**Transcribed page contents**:
● ● ● ● ● ● ●

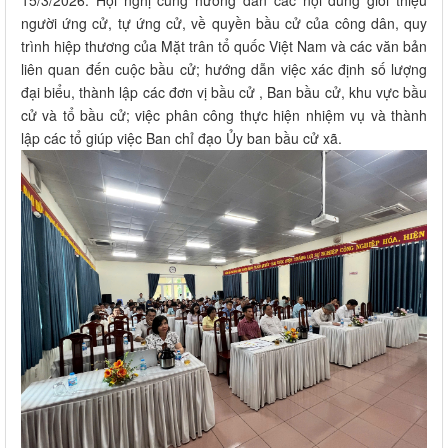
người ứng cử, tự ứng cử, về quyền bầu cử của công dân, quy
trình hiệp thương của Mặt trân tổ quốc Việt Nam và các văn bản
liên quan đến cuộc bầu cử; hướng dẫn việc xác định số lượng
đại biểu, thành lập các đơn vị bầu cử , Ban bầu cử, khu vực bầu
cử và tổ bầu cử; việc phân công thực hiện nhiệm vụ và thành
lập các tổ giúp việc Ban chỉ đạo Ủy ban bầu cử xã.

● ● ● ● ● ● ●

**What to produce**:
Return a copy of every line in the records that includes the string "thành".

**Problem solution**:
đại biểu, thành lập các đơn vị bầu cử , Ban bầu cử, khu vực bầu
cử và tổ bầu cử; việc phân công thực hiện nhiệm vụ và thành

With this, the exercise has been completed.